1. Prepare cake tin. Lightly grease and line the bottom and sides of a round  9 inch springform tin with greaseproof baking paper or parchment paper). Wrap two layers of foil around the tin to prevent water seeping in. Find a large baking dish that will fit the springform tin. Fill the empty baking dish 1/4 of the way full with water and place the baking dish with water (don’t put the lined springform tin in just yet) in the centre rack of an oven and switch it on to 160C/325F.

2. Melt cream cheese, butter and milk over a double boiler-use whisk to get out any lumps. Cool the mixture over an ice bath. Fold in the flour, the cornflour, 6 egg yolks, lemon juice and mix well. Whisk 6 egg whites with cream of tartar until foamy. Add in the sugar and whisk until soft peaks form and there is no liquid egg white at the bottom.

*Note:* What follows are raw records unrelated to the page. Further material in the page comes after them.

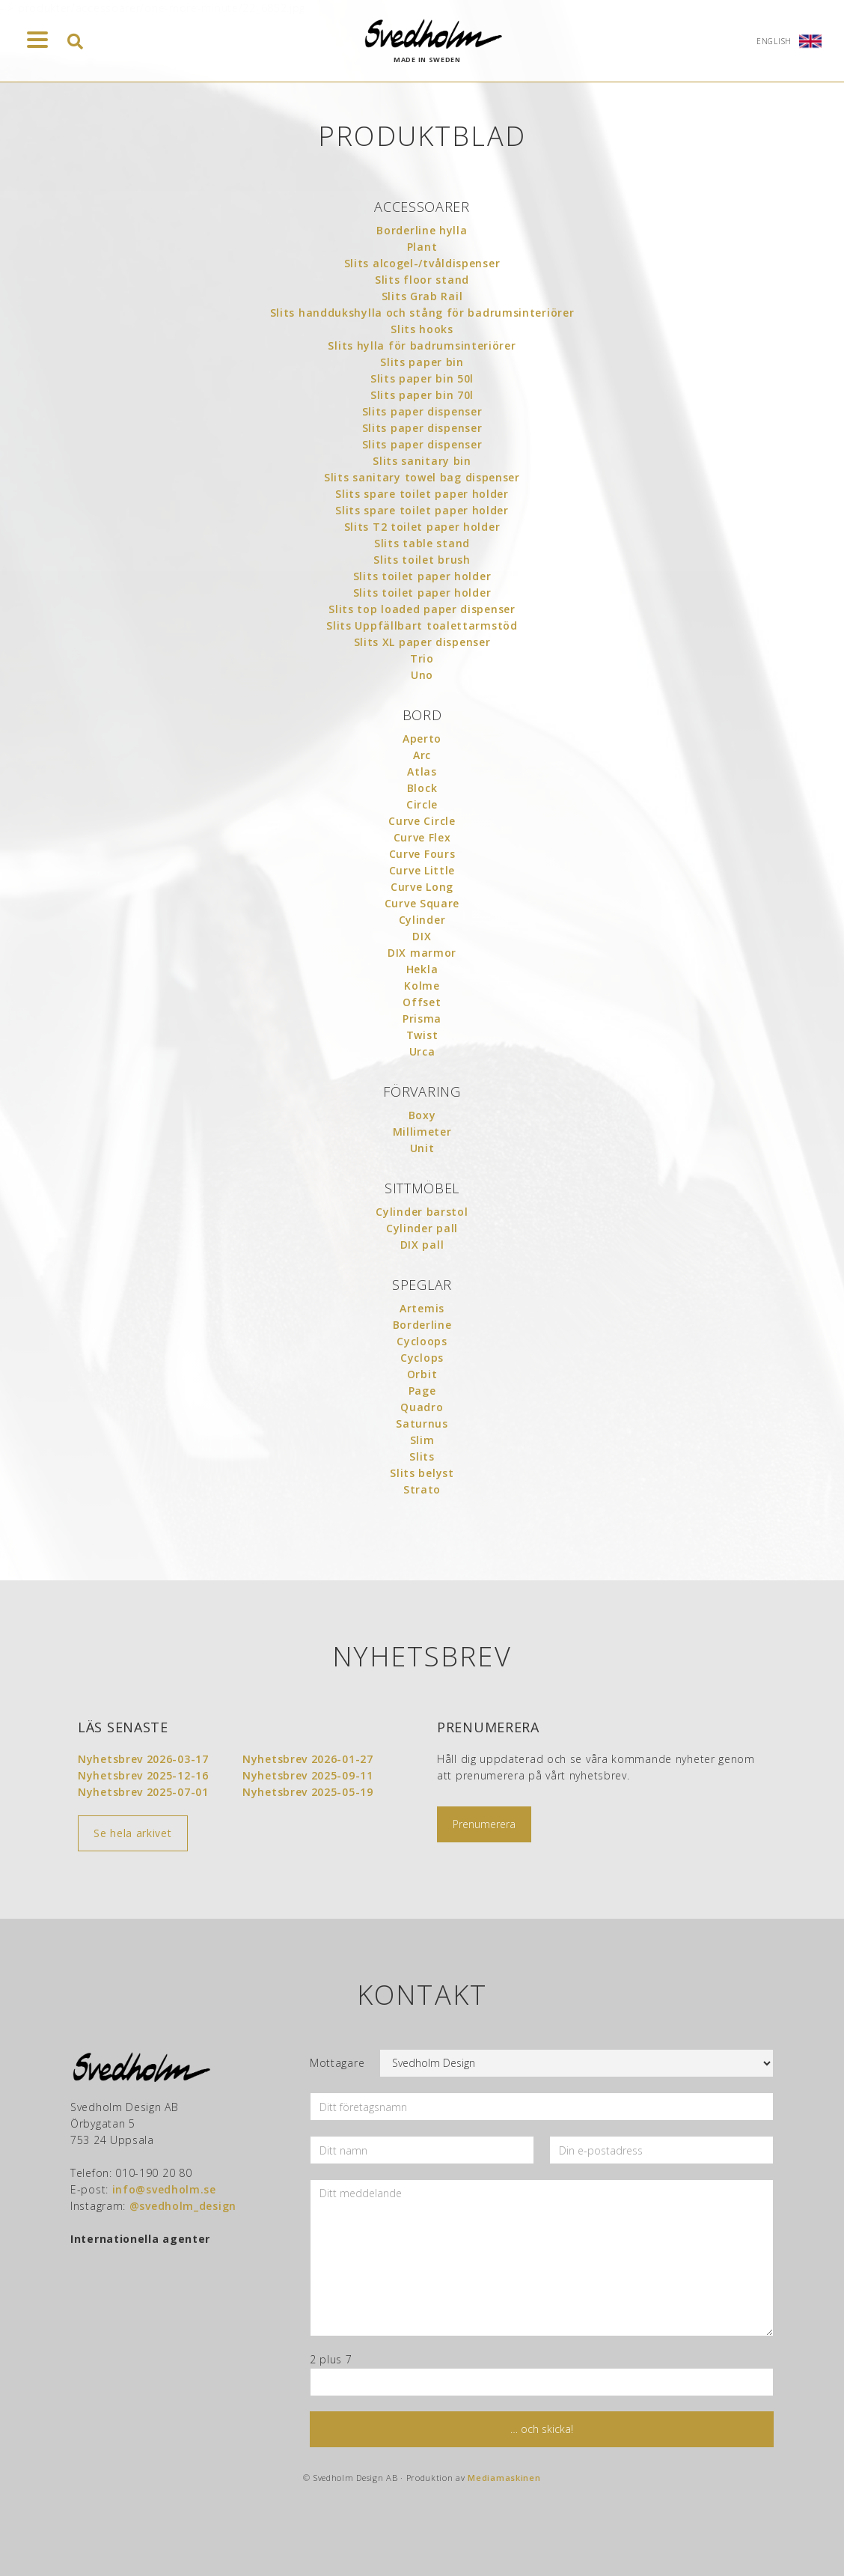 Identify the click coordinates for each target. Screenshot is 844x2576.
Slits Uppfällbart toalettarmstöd (421, 625)
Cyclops (422, 1358)
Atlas (422, 771)
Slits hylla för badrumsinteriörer (422, 345)
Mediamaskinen (504, 2477)
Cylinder (422, 920)
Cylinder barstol (422, 1212)
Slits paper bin (422, 362)
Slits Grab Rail (422, 296)
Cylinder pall (422, 1228)
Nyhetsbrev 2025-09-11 (307, 1775)
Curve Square (422, 903)
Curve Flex (422, 837)
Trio (422, 658)
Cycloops (422, 1341)
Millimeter (422, 1131)
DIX (421, 936)
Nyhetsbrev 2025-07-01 (143, 1792)
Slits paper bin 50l (422, 378)
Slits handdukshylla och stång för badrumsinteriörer (422, 312)
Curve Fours (422, 854)
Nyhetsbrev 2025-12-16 (143, 1775)
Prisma (422, 1018)
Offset (422, 1002)
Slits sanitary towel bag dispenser (422, 477)
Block (422, 788)
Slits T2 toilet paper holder (422, 527)
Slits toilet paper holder (422, 576)
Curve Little (422, 870)
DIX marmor (422, 953)
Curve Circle (421, 821)
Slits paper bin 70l (422, 395)
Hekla (422, 969)
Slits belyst (421, 1473)
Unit (422, 1148)
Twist (422, 1035)
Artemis (422, 1308)
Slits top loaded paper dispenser (421, 609)
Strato (422, 1489)
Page (422, 1390)
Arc (422, 755)
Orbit (422, 1374)
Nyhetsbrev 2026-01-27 (307, 1759)
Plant (422, 247)
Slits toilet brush (422, 559)
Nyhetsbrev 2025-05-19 (307, 1792)
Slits (422, 1456)
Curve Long (422, 887)
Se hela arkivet (133, 1833)
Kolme (422, 985)
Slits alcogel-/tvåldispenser (422, 263)
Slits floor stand (422, 279)
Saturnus (422, 1423)
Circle (422, 804)
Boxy (422, 1115)
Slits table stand (422, 543)
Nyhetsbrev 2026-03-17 (143, 1759)
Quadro (421, 1407)
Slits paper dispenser (422, 411)
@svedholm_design (182, 2206)
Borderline (422, 1325)
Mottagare (337, 2063)
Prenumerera (484, 1824)
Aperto (422, 738)
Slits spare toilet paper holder (422, 494)
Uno (422, 675)
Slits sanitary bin (422, 461)
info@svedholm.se (164, 2189)
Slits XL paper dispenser (422, 642)
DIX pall (422, 1244)
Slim (422, 1440)
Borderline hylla (421, 230)
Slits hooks (422, 329)
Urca (422, 1051) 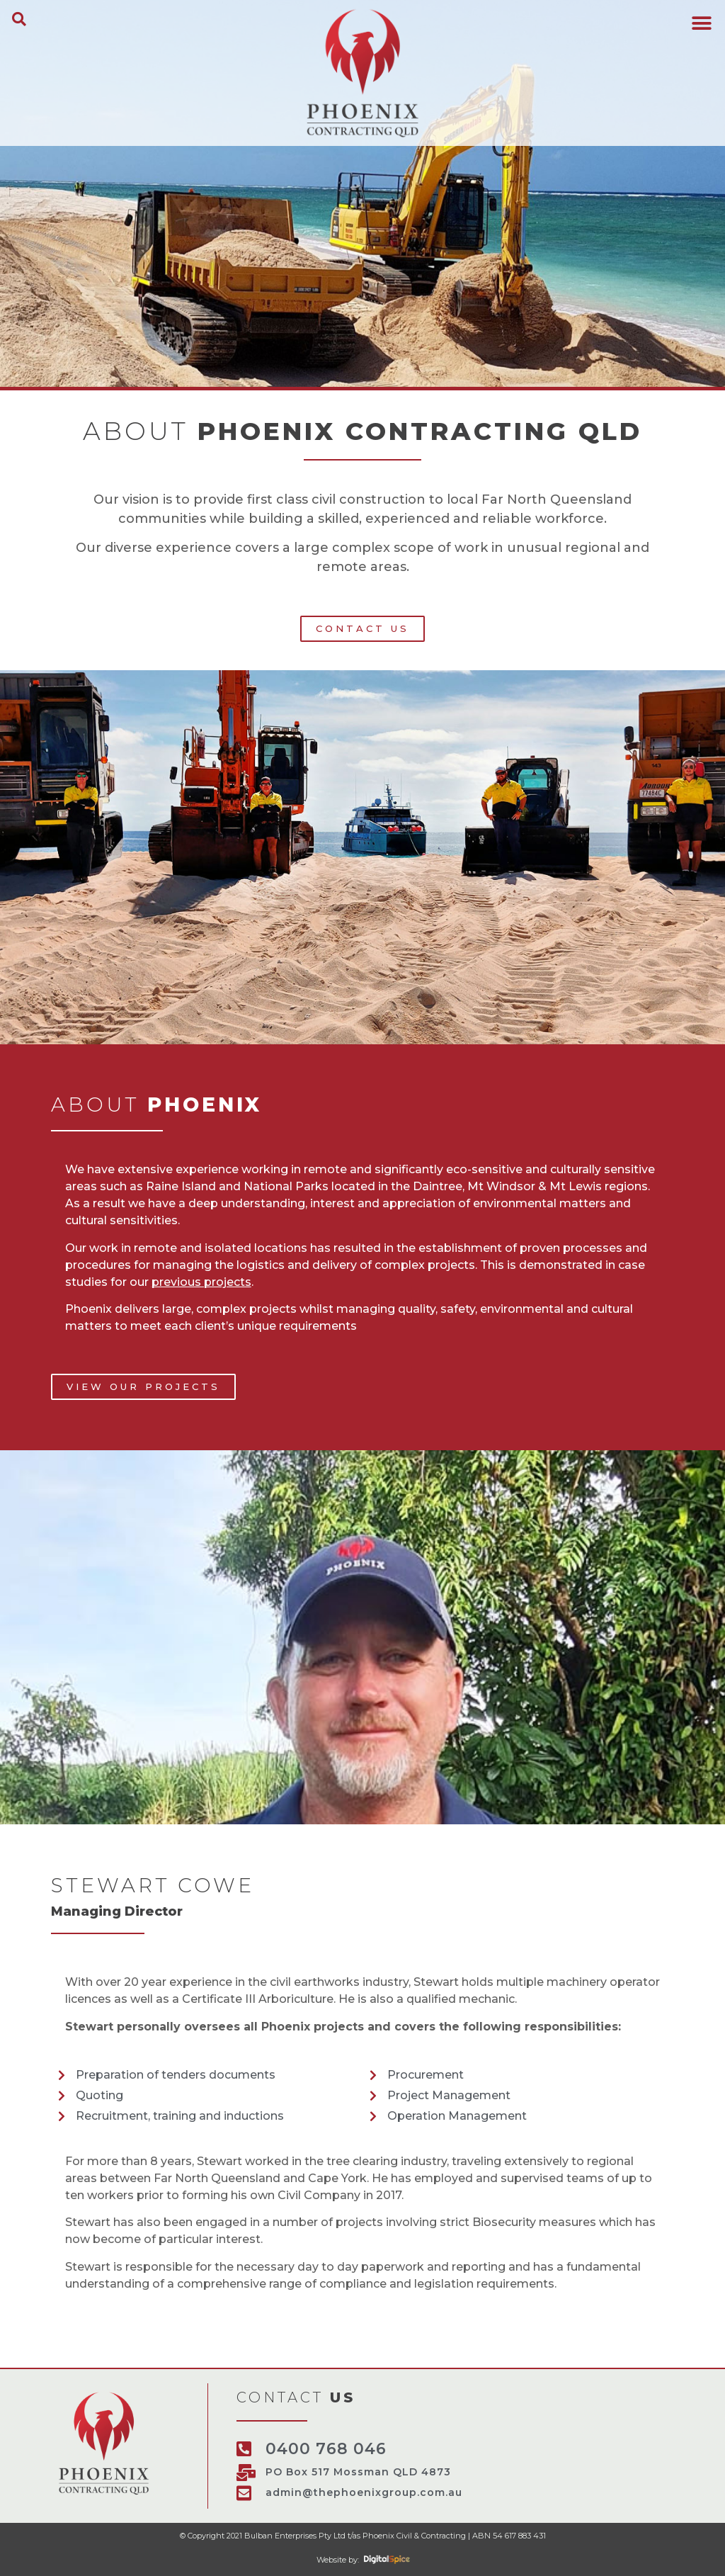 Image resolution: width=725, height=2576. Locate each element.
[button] (18, 18)
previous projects (201, 1282) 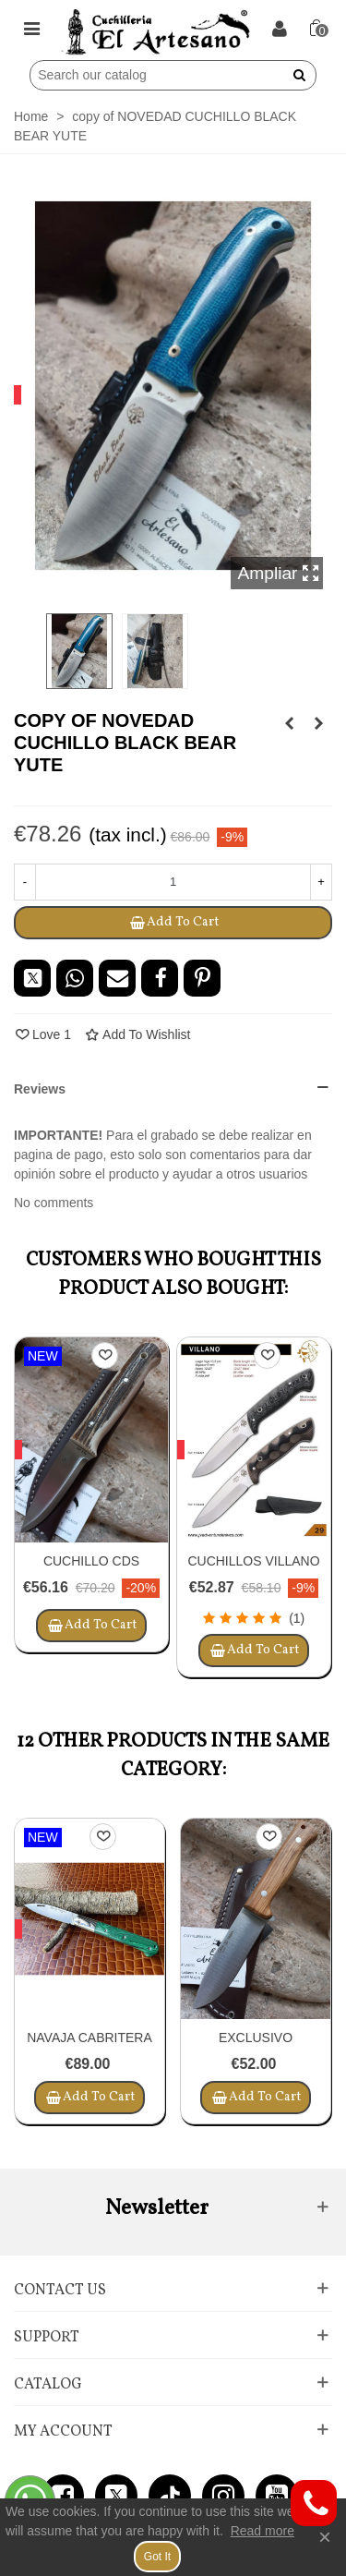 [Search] (160, 75)
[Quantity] (173, 882)
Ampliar (278, 573)
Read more (262, 2530)
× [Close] (324, 2536)
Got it (157, 2556) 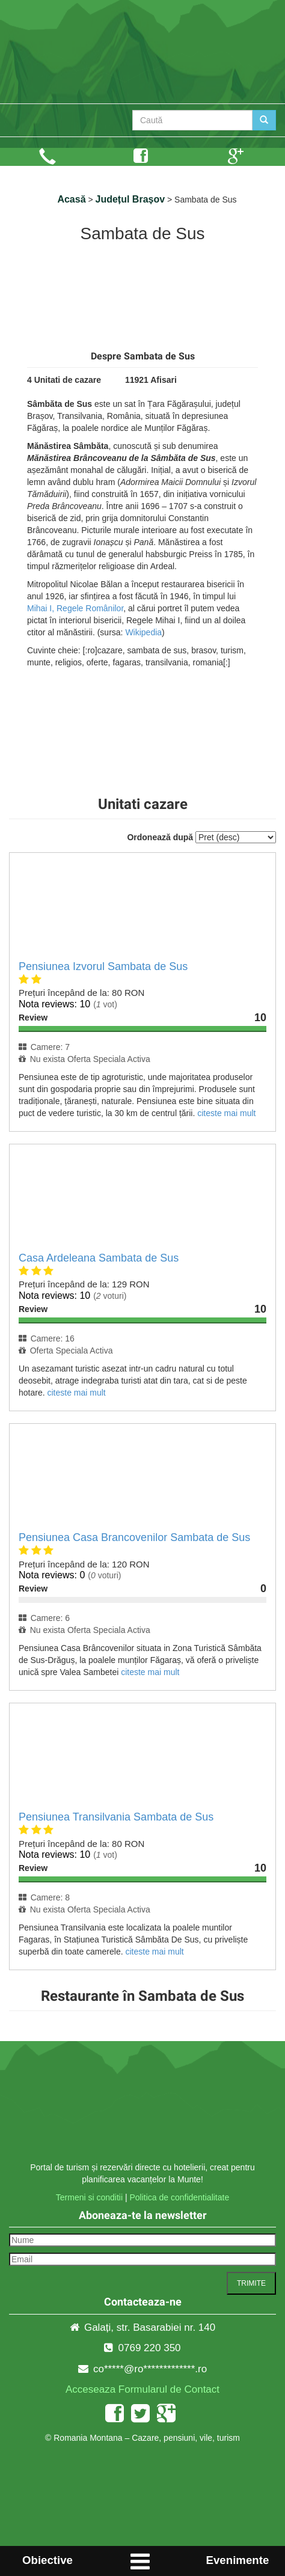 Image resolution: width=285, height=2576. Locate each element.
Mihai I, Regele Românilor (75, 608)
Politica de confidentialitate (179, 2197)
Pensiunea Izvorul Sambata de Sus (103, 966)
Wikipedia (143, 632)
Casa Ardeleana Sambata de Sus (99, 1258)
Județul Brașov (130, 199)
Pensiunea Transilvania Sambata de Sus (116, 1817)
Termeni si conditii (89, 2197)
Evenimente (237, 2560)
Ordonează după (160, 837)
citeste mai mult (226, 1113)
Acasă (71, 199)
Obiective (47, 2560)
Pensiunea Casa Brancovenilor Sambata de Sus (134, 1537)
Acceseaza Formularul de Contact (142, 2389) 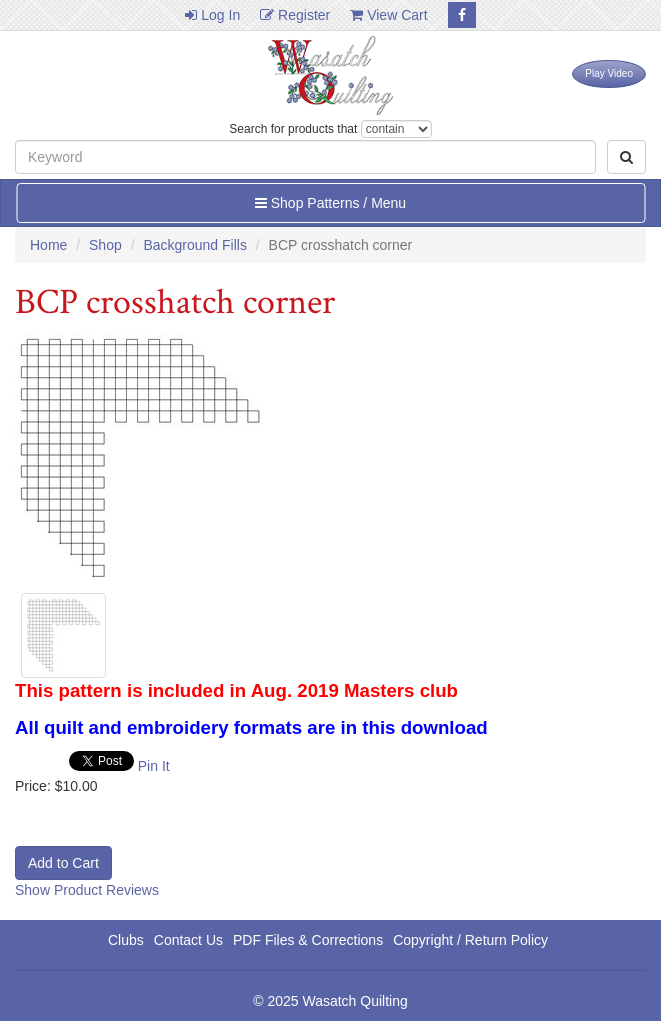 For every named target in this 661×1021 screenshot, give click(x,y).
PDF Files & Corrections (308, 940)
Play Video (609, 73)
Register (295, 15)
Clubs (126, 940)
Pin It (154, 766)
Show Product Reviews (87, 890)
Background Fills (195, 245)
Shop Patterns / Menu (330, 203)
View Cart (388, 15)
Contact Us (188, 940)
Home (48, 245)
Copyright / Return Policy (470, 940)
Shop (105, 245)
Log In (212, 15) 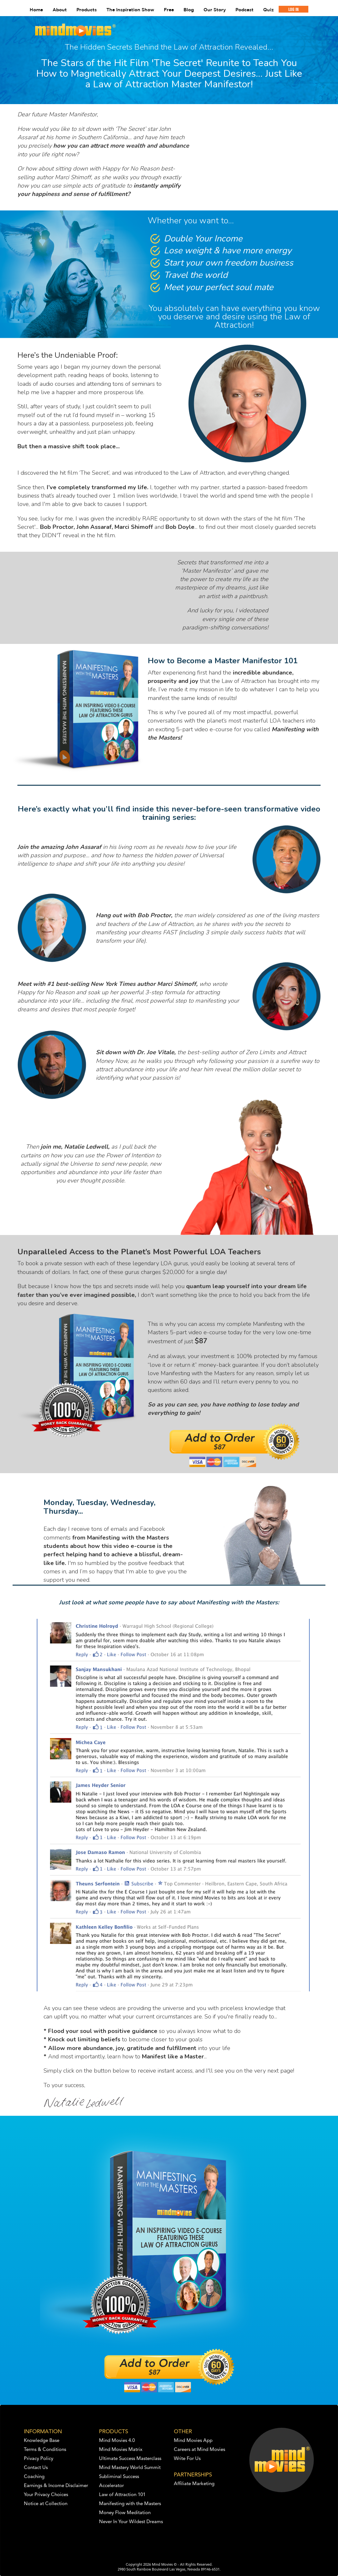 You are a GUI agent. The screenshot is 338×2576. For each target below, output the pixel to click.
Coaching (34, 2476)
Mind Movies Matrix (121, 2449)
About (60, 9)
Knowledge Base (41, 2440)
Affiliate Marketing (194, 2484)
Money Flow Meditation (125, 2513)
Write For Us (187, 2458)
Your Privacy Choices (46, 2495)
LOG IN (293, 9)
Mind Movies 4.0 (117, 2440)
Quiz (268, 9)
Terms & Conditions (45, 2449)
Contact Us (36, 2467)
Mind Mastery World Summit (130, 2467)
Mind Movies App (193, 2440)
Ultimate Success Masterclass (130, 2458)
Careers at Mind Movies (199, 2449)
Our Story (215, 9)
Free (169, 9)
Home (36, 9)
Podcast (244, 9)
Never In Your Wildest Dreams (131, 2522)
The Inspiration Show (130, 9)
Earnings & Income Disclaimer (56, 2486)
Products (86, 9)
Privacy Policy (38, 2458)
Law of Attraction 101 (122, 2495)
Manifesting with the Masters (130, 2504)
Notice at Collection (45, 2504)
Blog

3. Add one third of the egg white mixture to the cheese mixture to loosen. Then add the rest in third batches and mix well and ensure that the egg whites are thoroughly combined gently by folding-there should be no streaks at all. Divide the batter evenly in two and in one bowl, sift the cocoa in it and combine well using a folding action.The most important thing is that the two batters must be of the same consistency for this cake to work.

4. Take your lined springform tin and place 3 tablespoons of cream colored batter in a circle in the center of the tin. Then take 3 tablespoons of the chocolate batter and place in the center. Keep adding circles and the batter will spread of its own accord.  It is very important that you don’t tilt the tin, the batter will just spread by itself if they’re of the same consistency. Keep adding 3 tablespoon circles of batter until both of the batters are used. If you don’t divide them evenly like I did and I had too much cream batter left over, I just stopped adding it and baked the leftover separately as I didn’t want to ruin the zebra effect.

5. Carefully transfer the cheesecake into the water bath in the oven making sure not to tilt the cheesecake. Bake cheesecake in the water bath for 1 hours or until a skewer inserted in the centre comes out clean and the top is golden brown at 160 degrees C (325 degrees F). Chill thoroughly.